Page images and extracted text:
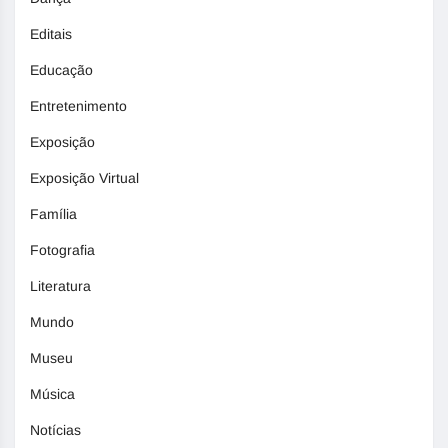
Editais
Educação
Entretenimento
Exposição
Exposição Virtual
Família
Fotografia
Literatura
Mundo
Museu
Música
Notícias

==

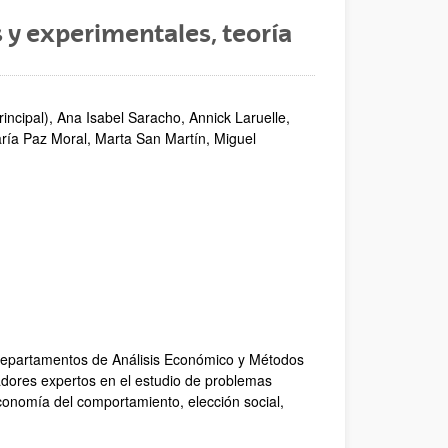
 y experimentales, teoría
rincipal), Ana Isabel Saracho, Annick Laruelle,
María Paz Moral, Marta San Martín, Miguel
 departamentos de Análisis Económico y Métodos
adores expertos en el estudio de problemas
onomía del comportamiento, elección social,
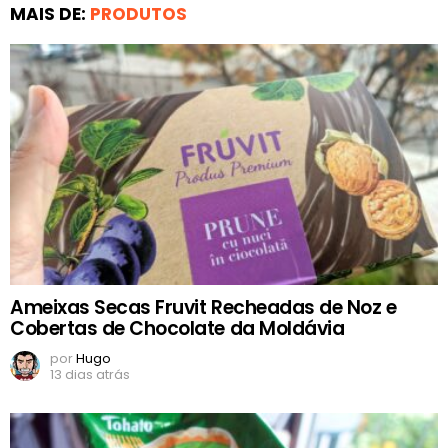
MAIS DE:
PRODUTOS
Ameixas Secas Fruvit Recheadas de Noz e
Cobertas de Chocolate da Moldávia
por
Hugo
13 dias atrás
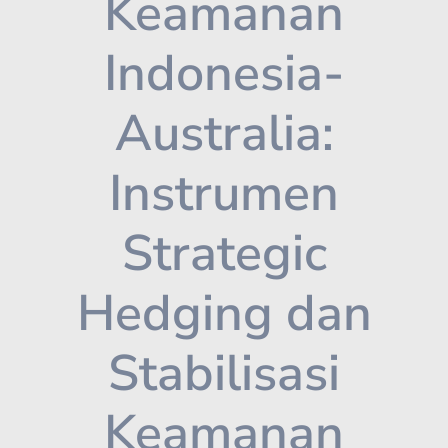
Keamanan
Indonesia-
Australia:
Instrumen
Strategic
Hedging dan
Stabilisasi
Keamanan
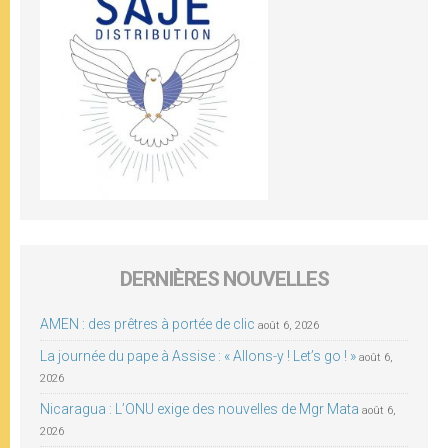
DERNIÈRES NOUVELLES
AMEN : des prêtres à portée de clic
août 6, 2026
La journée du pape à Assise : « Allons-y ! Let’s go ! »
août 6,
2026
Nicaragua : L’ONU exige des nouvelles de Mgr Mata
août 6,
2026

• **ASSIGNMENT**: Among the entries above, find the line with "onomía del comportamiento, elección" and repeat exactly from there through the line with "DERNIÈRES NOUVELLES", leaving out the pictures.

• **PROBLEM SOLUTION**:
onomía del comportamiento, elección social,
MAIS DE:
PRODUTOS
Ameixas Secas Fruvit Recheadas de Noz e
Cobertas de Chocolate da Moldávia
por
Hugo
13 dias atrás
Keamanan
Indonesia-
Australia:
Instrumen
Strategic
Hedging dan
Stabilisasi
Keamanan
DERNIÈRES NOUVELLES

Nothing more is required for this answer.